Outro médico a escrever um livro de revisão histórica é Fernando Portela Câmara. Seu título é “O enigma da Peste Negra” (Rio de Janeiro: E-papers, 2015). Embora o título passe a impressão de que o autor só analisa a grande pandemia do século XIV euroasiática, ele vai aos primórdios das civilizações, enfocando o quarteto micróbio-hospedeiro-transmissor-infectado. Com um bom conhecimento histórico, ele examina documentos escritos e pictóricos antigos para encontrar neles indícios das pestes.
Um aspecto nem sempre lembrado e valorizado frente aos patógenos microscópicos é a capacidade que os organismos infectados têm de reagir criando anticorpos. É o que procura mostrar o jornalista Matt Richter em “Imune” (Rio de Janeiro: Harper Collins, 2019).

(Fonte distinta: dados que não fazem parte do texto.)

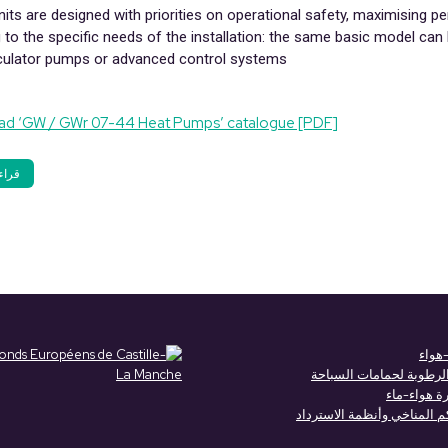
its are designed with priorities on operational safety, maximising 
 to the specific needs of the installation: the same basic model ca
rculator pumps or advanced control systems.
d ‘GW / GWr 07-44 Heat Pumps’ catalogue [PDF]
قراء
هواء
الرطوبة لحمامات السباحة
 هواء-ماء
 المناخي وأنظمة الاسترداد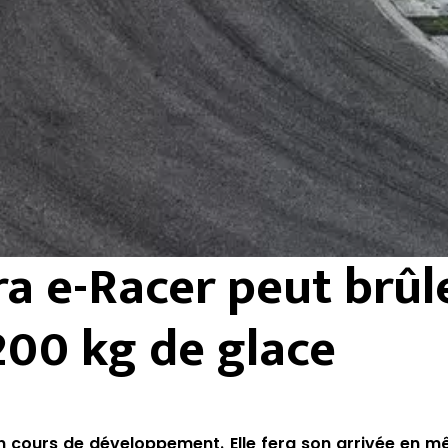
a e-Racer peut brûl
200 kg de glace
n cours de développement. Elle fera son arrivée en 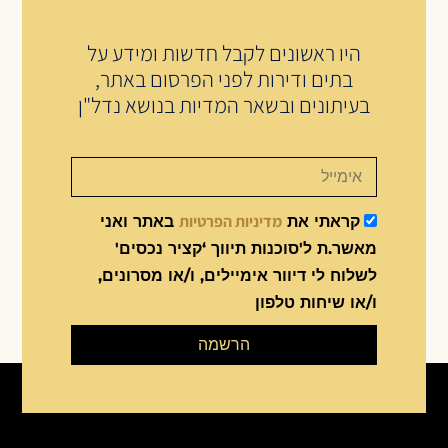
היו ראשונים לקבל חדשות ומידע על
בתים ודירות לפני הפרסום באתר,
בעיתונים ובשאר המדיות בנושא נדל"ן
מדיניות הפרטיות
קראתי את
באתר ואני
מאשר.ת ל'סוכנות תיווך ‘קציר נכסים'
לשלוח לי דיוור אימיילים, ו/או מסרונים,
ו/או שיחות טלפון
הרשמה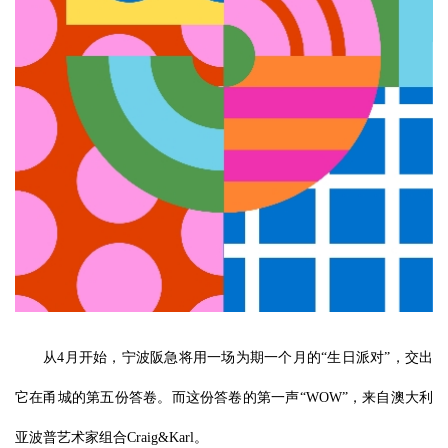
从4月开始，宁波阪急将用一场为期一个月的“生日派对”，交出
它在甬城的第五份答卷。而这份答卷的第一声“WOW”，来自澳大利
亚波普艺术家组合Craig&Karl。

Desde que a nova virose começou a se transformar numa pandemia, pensadores, antropólogos, médicos, juristas, historiadores e escritores em geral estão refletindo a respeito dos diversos aspectos causados por ela. O primeiro que chegou ao Brasil foi “Pandemia: Covid-19 e a reinvenção comunismo”, do filósofo esloveno e marxista Salvoj Zizek (São Paulo: Boitempo, 2020), que já tive a oportunidade de comentar. A conclusão a que se chega no final da leitura é a de que o autor repudia tanto o governo autoritário chinês quanto o neoliberalismo que cresce no mundo ocidental. O novo comunismo que ele propõe nada mais é do que o estado de bem-estar social, perfeitamente compatível com o capitalismo.

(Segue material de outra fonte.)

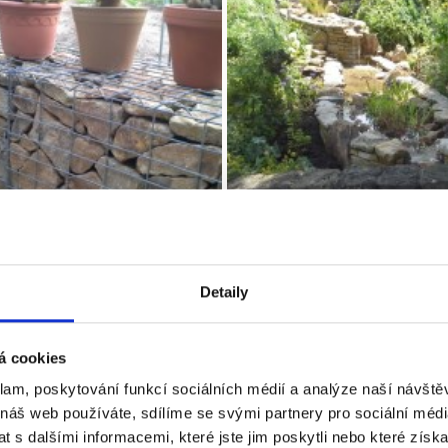
Detaily
á cookies
klam, poskytování funkcí sociálních médií a analýze naší návšt
 náš web používáte, sdílíme se svými partnery pro sociální média
 s dalšími informacemi, které jste jim poskytli nebo které získa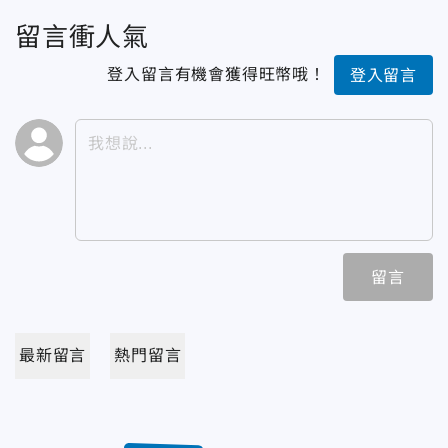
留言衝人氣
登入留言有機會獲得旺幣哦！
登入留言
留言
最新留言
熱門留言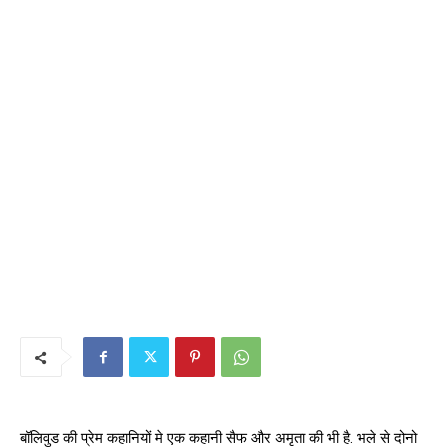
बॉलिवुड की प्रेम कहानियों मे एक कहानी सैफ और अमृता की भी है. भले से दोनो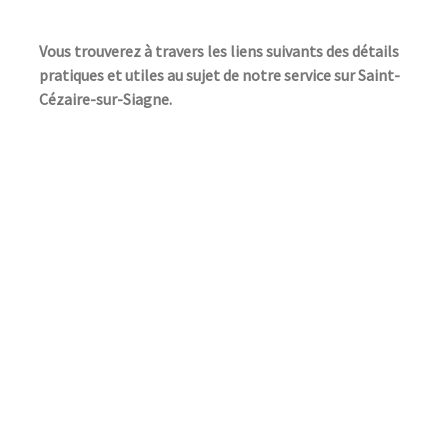
Vous trouverez à travers les liens suivants des détails
pratiques et utiles au sujet de notre service sur Saint-
Cézaire-sur-Siagne.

O matemático italiano Paolo Giordano escreveu o livrinho “No contágio” (Belo Horizonte: Âyné, 2020), mesclando experiências pessoais com reflexões sobre a pandemia causada pela Covid-19. Em capítulos curtos, ele mostra bastante sensatez. Pensadores da Europa e dos Estados Unidos também se manifestaram sobre a pandemia, como são os casos de Giorgio Agamben, Michel Maffesoli, Bruno Latour, Noam Chomski e Edgar Morin. Mas eles só concederam entrevistas, por enquanto. Mafesoli, pelo menos, promete um livro. Edgar Morin tem se mostrado o mais lúcido com seus 99 anos de idade. Os demais parecem reducionistas e confusos.

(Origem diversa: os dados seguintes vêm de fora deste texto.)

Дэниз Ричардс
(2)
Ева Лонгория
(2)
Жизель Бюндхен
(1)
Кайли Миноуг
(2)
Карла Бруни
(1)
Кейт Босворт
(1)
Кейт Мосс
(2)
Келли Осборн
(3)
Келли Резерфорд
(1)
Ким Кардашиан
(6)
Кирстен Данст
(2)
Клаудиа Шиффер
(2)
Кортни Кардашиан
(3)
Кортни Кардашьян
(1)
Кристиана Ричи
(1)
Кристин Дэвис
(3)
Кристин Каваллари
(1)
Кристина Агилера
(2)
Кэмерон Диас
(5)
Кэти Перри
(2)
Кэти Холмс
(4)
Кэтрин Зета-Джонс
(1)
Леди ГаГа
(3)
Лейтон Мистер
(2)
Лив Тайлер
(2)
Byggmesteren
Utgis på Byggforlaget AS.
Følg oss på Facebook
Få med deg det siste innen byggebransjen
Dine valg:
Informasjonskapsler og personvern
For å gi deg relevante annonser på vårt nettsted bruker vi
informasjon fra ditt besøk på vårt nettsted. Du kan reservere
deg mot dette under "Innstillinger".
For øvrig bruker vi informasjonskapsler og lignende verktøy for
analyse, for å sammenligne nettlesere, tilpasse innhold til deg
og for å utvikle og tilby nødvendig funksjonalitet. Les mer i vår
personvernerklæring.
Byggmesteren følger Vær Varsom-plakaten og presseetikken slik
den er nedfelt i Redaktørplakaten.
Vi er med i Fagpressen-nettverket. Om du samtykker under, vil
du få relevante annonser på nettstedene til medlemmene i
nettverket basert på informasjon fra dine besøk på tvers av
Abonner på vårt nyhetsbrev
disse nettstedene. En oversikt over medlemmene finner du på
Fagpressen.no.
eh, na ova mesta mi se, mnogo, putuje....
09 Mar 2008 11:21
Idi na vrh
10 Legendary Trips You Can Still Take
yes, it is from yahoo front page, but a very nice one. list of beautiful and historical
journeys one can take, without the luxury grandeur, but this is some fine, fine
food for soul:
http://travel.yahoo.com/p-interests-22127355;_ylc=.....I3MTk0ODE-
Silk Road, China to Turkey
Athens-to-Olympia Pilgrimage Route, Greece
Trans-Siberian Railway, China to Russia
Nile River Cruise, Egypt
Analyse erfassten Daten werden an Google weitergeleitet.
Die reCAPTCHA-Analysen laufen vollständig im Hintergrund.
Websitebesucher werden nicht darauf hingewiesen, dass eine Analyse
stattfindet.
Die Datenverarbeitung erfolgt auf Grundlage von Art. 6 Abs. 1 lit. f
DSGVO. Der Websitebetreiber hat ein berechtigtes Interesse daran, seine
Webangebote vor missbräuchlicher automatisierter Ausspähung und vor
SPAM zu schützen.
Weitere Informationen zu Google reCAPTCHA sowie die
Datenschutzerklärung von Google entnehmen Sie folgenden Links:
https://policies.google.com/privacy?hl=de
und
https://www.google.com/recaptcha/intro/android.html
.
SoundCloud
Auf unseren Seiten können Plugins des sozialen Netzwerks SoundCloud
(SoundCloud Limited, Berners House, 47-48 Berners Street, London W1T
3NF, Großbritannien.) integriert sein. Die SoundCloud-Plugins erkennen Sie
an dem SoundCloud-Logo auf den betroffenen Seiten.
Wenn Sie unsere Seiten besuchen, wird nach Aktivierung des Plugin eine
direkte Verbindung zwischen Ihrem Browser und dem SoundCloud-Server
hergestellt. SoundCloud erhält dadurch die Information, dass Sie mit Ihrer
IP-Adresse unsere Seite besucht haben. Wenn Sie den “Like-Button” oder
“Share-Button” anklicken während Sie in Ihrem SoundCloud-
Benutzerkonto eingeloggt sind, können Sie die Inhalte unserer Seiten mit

A antropóloga Aparecida Vilaça publicou “Morte na floresta” (São Paulo: Todavia, 2020), mostrando a situação dos povos indígenas brasileiros diante da pandemia. Desde a chegada dos portugueses às terras que receberiam o nome de Brasil, os micróbios patogênicos transmitidos pelos europeus são uma ameaça a sua integridade física. A propósito, ela transcreve um trecho de uma carta de José de Anchieta sobre um grupo indígena infectado. São palavras que nos chegam do século XVI de forma atualíssima: “A principal destas doenças hão sido varíola, as quais ainda brandas e com as costumadas que não têm perigo e facilmente saram; mas há outras que é coisa terrível: cobre-se todo o corpo dos pés à cabeça de uma lepra mortal que parece couro de cação e ocupa logo a garganta por dentro e a língua de maneira que com muita dificuldade se podem confessar e em três, quatro dias morrem; outros que vivem, mas fendendo-se todos e quebra-se-lhes a carne pedaço a pedaço com tanta podridão de matéria, que sai deles um terrível fedor, de maneira que acodem-lhe as moscas como à carne morta e apodrecida sobre eles e lhe põem vermes que se não lhes socorressem, vivos os comeriam.”